Un adolescent un peu désœuvré et paresseux habitant le village, sortit une nuit pour « faire la prière ». Intrigué par le bruit provoqué par les chaines avec lesquelles on attache les chiens et les taureaux, il se dissimula dans les bambous. Au bord de l’eau, une mule se désaltérait sans tenter de se cacher. Le jeune homme, très alerte, la saisit par la bride avec l’intention d’enfoncer son poignard dans le sol, comme la coutume le lui ordonnait.
– Ne plante pas ton couteau dans la terre, supplia-t-elle. Je ferai tout ce que tu me demandes, mais surtout ne me dénonce jamais.
Le garçon regarda d’un air interrogateur le tas de fumier qu’il devait transporter sur son champ, et même s’il n’était pas très futé, il proposa à la mule de faire le travail à sa place. Le marché fut conclu et jusqu’au petit matin, elle accomplit fidèlement la tâche que le jeune homme lui assigna.

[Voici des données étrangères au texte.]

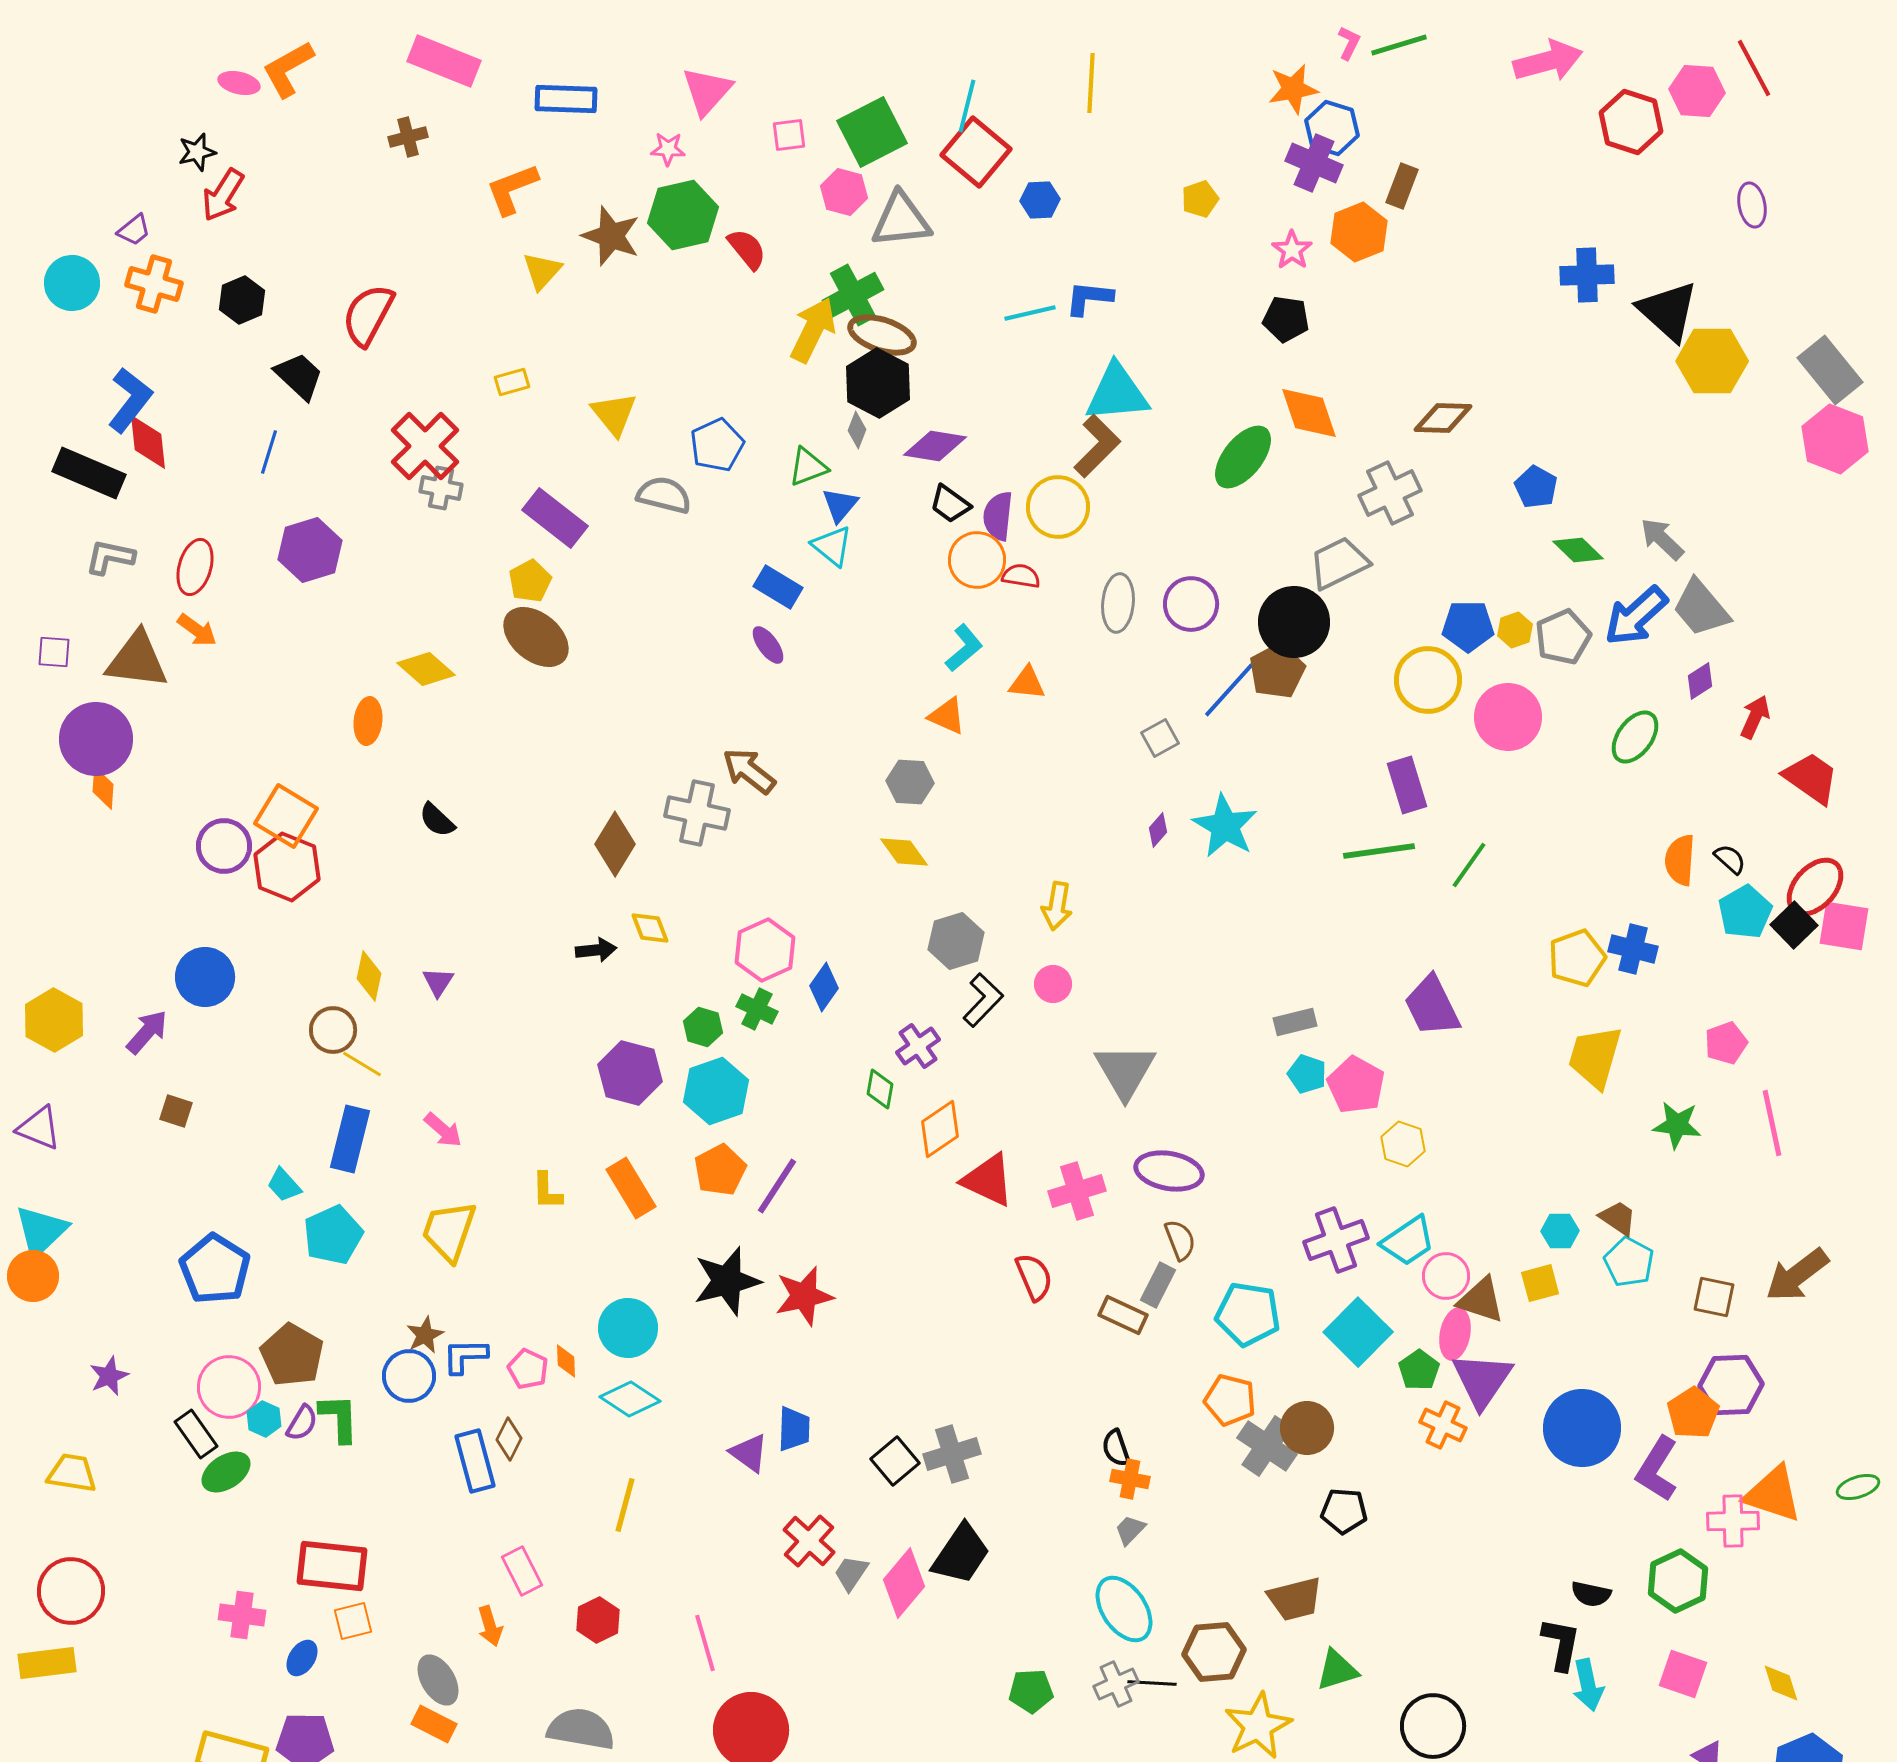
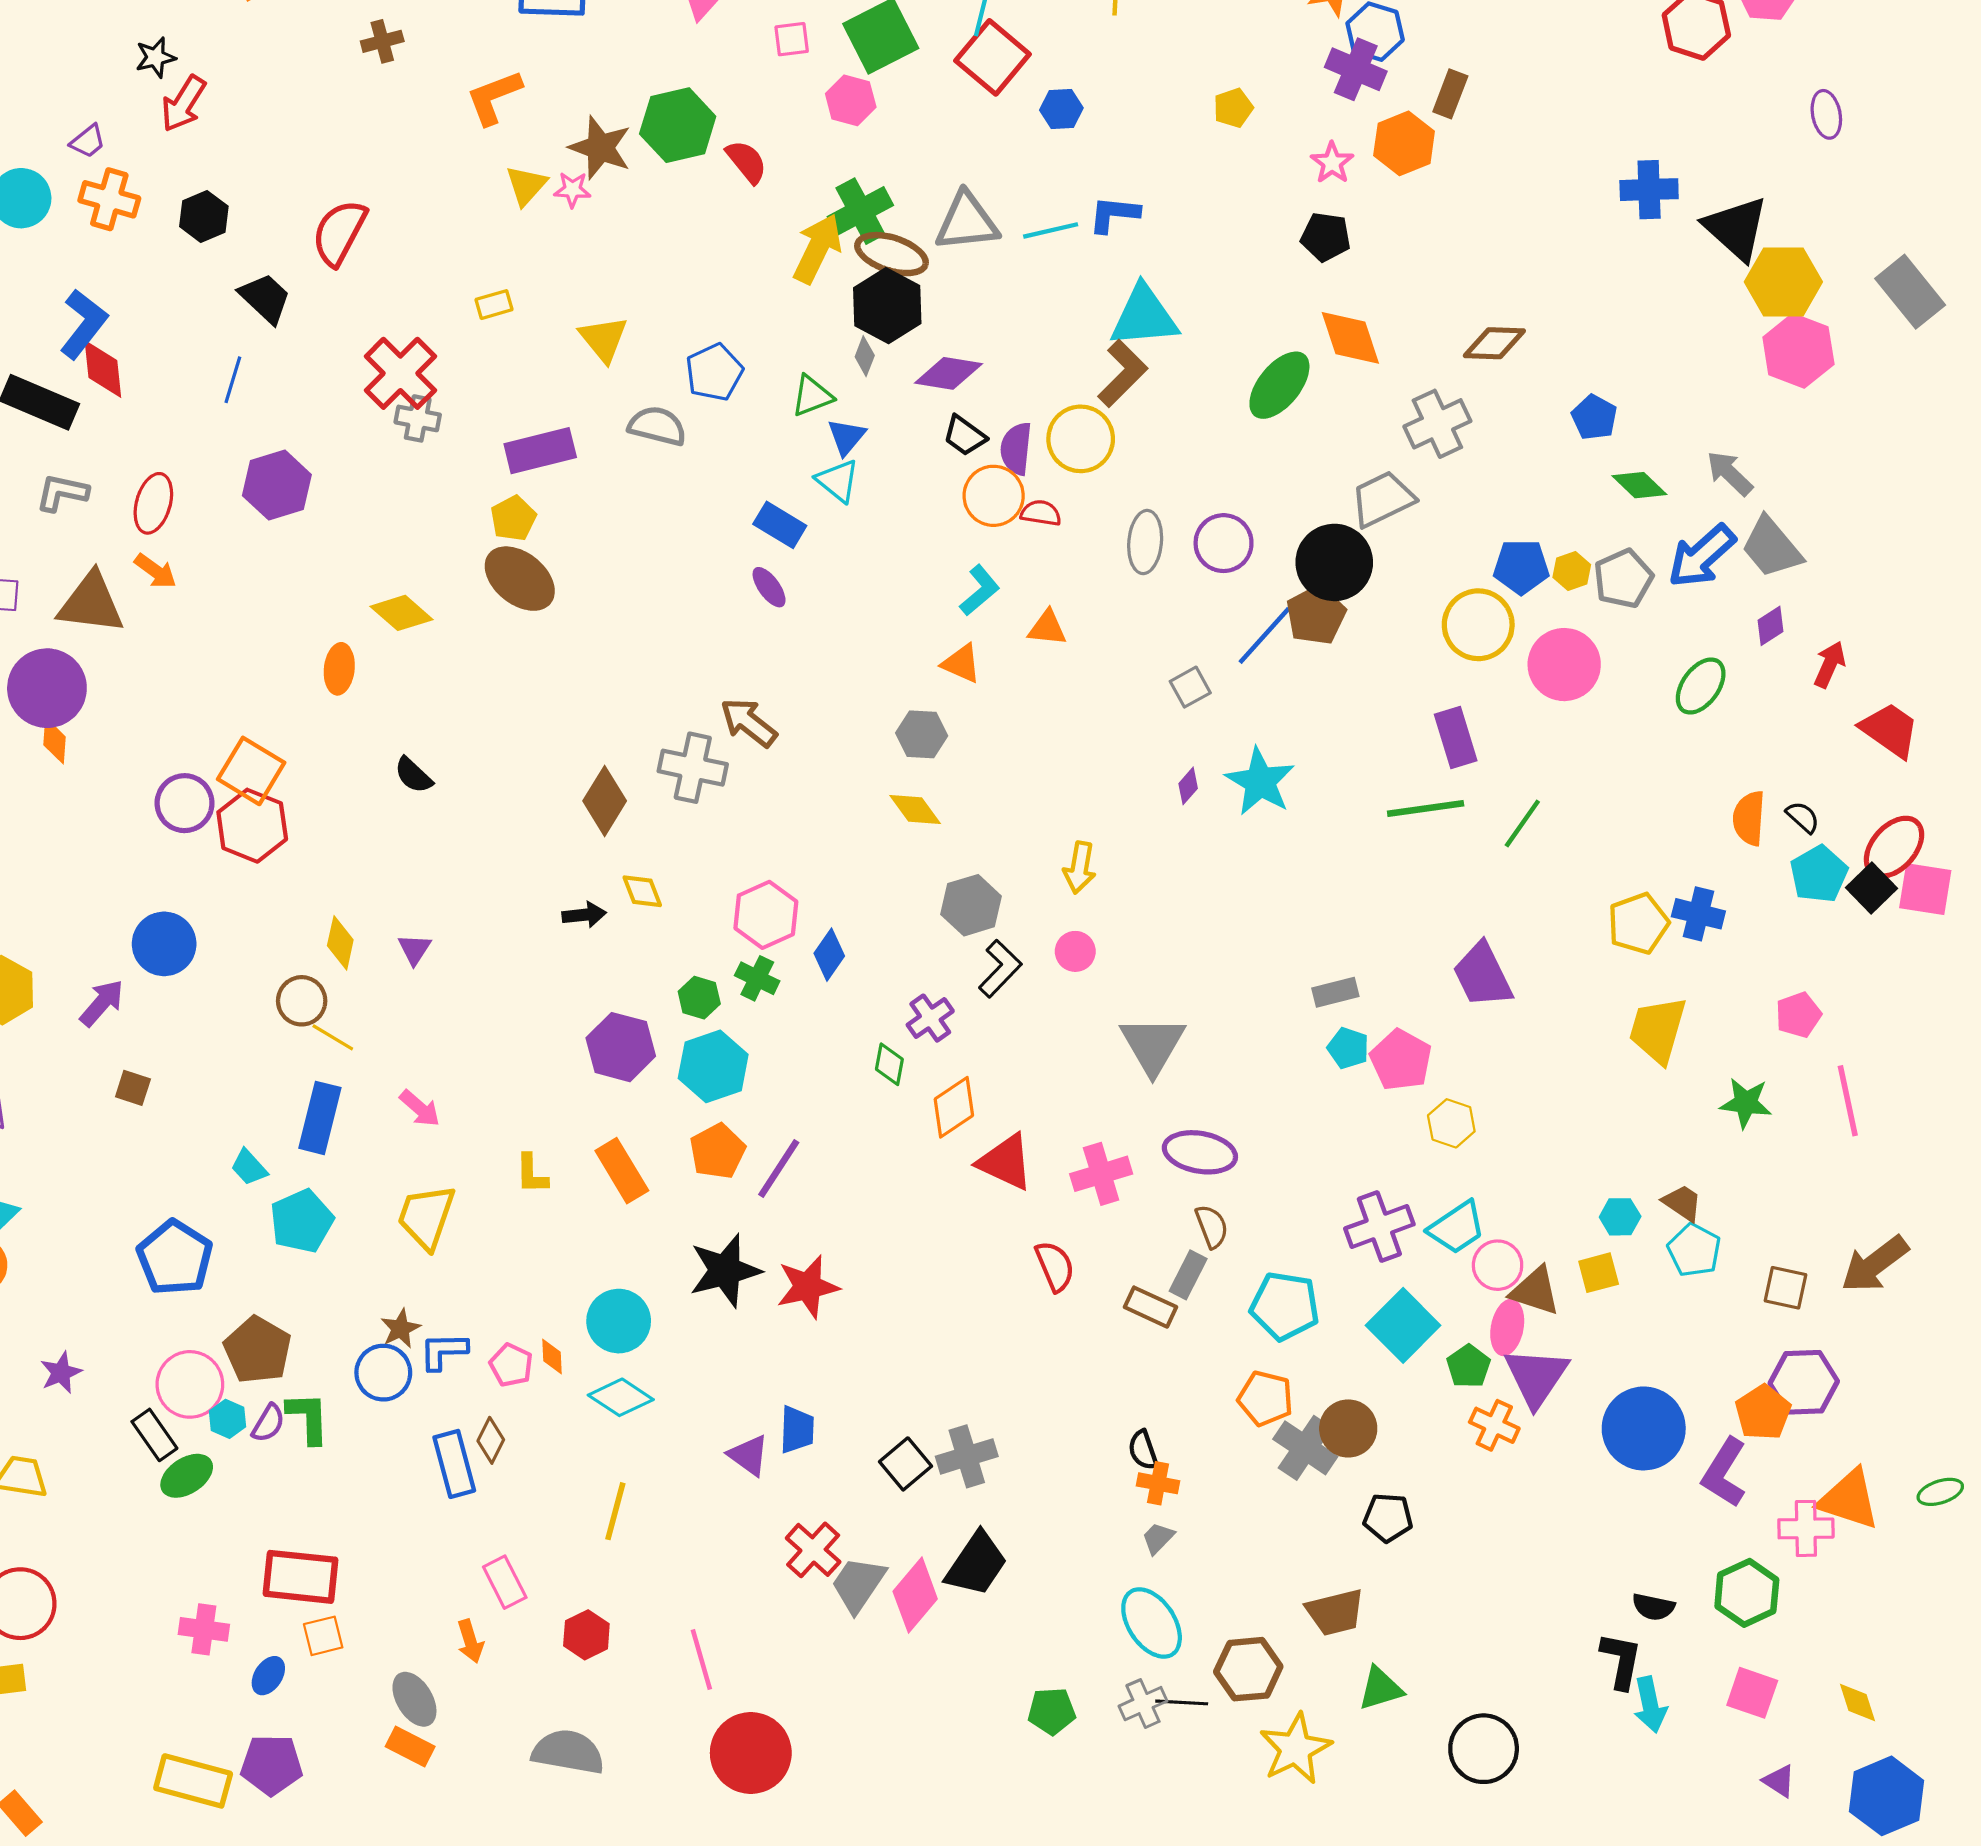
pink star: (668, 149) -> (572, 190), moved
gray triangle: (901, 220) -> (967, 222), moved
pink hexagon: (1835, 439) -> (1798, 351), moved
purple rectangle: (555, 518) -> (540, 451), turned -52
gray trapezoid: (851, 1573) -> (858, 1584), size x1.5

Au lever du jour, les habitants furent impressionnés par la quantité de boulot abattu par, pensaient-ils, le garçon. Ce dernier se garda bien de révéler son secret et la présence de la mule.
Très fier de l’admiration dont il était l’objet, il pavane depuis lors dans le village paré d’une réputation d’homme fort.
Tout le monde croit dur comme fer à cette histoire, même si, à coups d’arguments raisonnables et raisonnés, j’ai tenté de persuader mes interlocutrices d’être plus clairvoyantes, mais rien n’y fit.
Ne dit-on pas avec malice que les femmes sont des têtes de mules ?
1 En référence à la mort et les cimetières.